Records for processing Start Marker

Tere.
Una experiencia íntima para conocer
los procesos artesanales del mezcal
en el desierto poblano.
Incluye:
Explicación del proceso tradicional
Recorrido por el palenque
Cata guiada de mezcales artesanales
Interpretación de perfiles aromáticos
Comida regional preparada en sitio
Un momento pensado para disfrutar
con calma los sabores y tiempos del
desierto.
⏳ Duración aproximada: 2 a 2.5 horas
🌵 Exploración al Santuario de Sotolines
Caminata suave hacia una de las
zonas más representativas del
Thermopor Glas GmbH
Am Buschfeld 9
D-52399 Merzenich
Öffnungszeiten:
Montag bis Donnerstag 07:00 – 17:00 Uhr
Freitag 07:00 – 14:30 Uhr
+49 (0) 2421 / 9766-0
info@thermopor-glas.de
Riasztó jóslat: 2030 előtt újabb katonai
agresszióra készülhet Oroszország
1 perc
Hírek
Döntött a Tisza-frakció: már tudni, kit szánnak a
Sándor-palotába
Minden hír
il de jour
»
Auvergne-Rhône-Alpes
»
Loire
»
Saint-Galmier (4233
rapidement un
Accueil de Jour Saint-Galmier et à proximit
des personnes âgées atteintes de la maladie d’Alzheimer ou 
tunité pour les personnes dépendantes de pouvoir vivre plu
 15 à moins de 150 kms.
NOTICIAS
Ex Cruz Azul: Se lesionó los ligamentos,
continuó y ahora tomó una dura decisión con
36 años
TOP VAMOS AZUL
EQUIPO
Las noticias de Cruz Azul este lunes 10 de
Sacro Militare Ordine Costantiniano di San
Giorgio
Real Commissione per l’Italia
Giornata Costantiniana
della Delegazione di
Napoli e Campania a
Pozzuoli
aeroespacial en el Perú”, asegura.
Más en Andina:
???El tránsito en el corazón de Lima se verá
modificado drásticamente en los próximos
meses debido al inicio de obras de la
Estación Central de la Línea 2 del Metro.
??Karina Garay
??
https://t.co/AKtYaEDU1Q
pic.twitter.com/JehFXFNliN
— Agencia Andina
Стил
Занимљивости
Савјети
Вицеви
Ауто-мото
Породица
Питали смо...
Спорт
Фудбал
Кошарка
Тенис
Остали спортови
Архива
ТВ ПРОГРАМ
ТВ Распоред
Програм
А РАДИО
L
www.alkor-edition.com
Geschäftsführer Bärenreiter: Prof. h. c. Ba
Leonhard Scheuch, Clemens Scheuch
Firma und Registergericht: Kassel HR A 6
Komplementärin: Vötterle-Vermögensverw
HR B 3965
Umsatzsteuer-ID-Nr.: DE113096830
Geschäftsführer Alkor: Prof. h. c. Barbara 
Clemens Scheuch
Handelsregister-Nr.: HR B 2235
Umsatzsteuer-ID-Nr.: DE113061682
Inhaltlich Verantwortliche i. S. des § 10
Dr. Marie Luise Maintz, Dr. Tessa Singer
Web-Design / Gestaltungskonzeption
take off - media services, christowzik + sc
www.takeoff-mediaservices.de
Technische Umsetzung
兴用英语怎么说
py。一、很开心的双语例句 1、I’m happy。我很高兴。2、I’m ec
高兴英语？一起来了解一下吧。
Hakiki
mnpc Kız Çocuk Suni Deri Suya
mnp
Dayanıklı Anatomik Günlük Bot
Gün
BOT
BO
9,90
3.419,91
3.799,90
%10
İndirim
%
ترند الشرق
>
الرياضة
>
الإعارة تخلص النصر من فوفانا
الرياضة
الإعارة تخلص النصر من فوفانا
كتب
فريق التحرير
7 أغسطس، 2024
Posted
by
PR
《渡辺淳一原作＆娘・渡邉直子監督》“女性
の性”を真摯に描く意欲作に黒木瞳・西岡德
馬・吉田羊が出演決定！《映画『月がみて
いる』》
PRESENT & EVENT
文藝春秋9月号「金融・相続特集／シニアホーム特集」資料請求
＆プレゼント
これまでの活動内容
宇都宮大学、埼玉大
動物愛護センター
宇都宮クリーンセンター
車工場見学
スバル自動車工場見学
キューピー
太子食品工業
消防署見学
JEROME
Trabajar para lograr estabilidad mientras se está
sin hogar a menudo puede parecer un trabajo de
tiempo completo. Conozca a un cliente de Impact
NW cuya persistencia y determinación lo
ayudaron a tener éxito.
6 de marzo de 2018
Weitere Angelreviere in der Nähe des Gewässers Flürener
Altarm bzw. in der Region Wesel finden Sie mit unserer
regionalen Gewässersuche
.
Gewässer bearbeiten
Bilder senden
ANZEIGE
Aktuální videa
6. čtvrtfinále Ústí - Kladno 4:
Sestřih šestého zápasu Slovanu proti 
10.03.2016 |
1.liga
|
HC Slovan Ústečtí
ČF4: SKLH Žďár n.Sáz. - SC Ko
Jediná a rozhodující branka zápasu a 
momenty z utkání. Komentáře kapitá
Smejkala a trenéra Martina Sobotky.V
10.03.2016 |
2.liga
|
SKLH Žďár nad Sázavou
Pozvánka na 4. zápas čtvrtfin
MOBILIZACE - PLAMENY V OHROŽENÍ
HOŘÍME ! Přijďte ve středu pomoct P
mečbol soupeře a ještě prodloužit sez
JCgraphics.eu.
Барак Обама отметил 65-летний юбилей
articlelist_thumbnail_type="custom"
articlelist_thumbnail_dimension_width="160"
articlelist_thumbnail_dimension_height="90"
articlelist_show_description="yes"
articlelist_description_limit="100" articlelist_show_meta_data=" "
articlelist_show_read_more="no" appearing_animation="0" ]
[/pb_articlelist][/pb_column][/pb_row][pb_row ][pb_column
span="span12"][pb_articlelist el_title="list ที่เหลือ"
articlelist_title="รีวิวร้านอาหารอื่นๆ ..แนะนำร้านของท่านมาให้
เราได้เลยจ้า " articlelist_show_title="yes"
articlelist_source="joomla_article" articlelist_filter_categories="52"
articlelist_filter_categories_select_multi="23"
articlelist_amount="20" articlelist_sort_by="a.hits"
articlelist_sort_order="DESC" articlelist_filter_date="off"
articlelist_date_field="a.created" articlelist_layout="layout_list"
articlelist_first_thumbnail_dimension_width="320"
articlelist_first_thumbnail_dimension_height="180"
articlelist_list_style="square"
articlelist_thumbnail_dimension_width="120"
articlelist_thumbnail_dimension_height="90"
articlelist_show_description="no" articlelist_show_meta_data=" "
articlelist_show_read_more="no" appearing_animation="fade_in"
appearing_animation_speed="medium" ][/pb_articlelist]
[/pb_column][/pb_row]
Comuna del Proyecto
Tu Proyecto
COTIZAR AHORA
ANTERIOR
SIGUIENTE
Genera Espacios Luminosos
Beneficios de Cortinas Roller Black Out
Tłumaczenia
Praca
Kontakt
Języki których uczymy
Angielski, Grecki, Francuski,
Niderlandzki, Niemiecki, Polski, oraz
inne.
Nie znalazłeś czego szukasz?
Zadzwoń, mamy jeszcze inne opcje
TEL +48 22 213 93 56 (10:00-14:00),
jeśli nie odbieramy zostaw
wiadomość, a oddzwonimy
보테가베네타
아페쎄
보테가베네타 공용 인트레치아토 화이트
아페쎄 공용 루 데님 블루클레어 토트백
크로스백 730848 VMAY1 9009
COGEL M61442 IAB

Records for processing End Marker

§ Required action:
Within the data above, the span starting at the line containing "Dr. Marie Luise Maintz, Dr. Tessa Singer" and ending at the line containing "JCgraphics.eu." is to be retyped exactly, with no other lines.

§ Solved problem:
Dr. Marie Luise Maintz, Dr. Tessa Singer
Web-Design / Gestaltungskonzeption
take off - media services, christowzik + sc
www.takeoff-mediaservices.de
Technische Umsetzung
兴用英语怎么说
py。一、很开心的双语例句 1、I’m happy。我很高兴。2、I’m ec
高兴英语？一起来了解一下吧。
Hakiki
mnpc Kız Çocuk Suni Deri Suya
mnp
Dayanıklı Anatomik Günlük Bot
Gün
BOT
BO
9,90
3.419,91
3.799,90
%10
İndirim
%
ترند الشرق
>
الرياضة
>
الإعارة تخلص النصر من فوفانا
الرياضة
الإعارة تخلص النصر من فوفانا
كتب
فريق التحرير
7 أغسطس، 2024
Posted
by
PR
《渡辺淳一原作＆娘・渡邉直子監督》“女性
の性”を真摯に描く意欲作に黒木瞳・西岡德
馬・吉田羊が出演決定！《映画『月がみて
いる』》
PRESENT & EVENT
文藝春秋9月号「金融・相続特集／シニアホーム特集」資料請求
＆プレゼント
これまでの活動内容
宇都宮大学、埼玉大
動物愛護センター
宇都宮クリーンセンター
車工場見学
スバル自動車工場見学
キューピー
太子食品工業
消防署見学
JEROME
Trabajar para lograr estabilidad mientras se está
sin hogar a menudo puede parecer un trabajo de
tiempo completo. Conozca a un cliente de Impact
NW cuya persistencia y determinación lo
ayudaron a tener éxito.
6 de marzo de 2018
Weitere Angelreviere in der Nähe des Gewässers Flürener
Altarm bzw. in der Region Wesel finden Sie mit unserer
regionalen Gewässersuche
.
Gewässer bearbeiten
Bilder senden
ANZEIGE
Aktuální videa
6. čtvrtfinále Ústí - Kladno 4:
Sestřih šestého zápasu Slovanu proti 
10.03.2016 |
1.liga
|
HC Slovan Ústečtí
ČF4: SKLH Žďár n.Sáz. - SC Ko
Jediná a rozhodující branka zápasu a 
momenty z utkání. Komentáře kapitá
Smejkala a trenéra Martina Sobotky.V
10.03.2016 |
2.liga
|
SKLH Žďár nad Sázavou
Pozvánka na 4. zápas čtvrtfin
MOBILIZACE - PLAMENY V OHROŽENÍ
HOŘÍME ! Přijďte ve středu pomoct P
mečbol soupeře a ještě prodloužit sez
JCgraphics.eu.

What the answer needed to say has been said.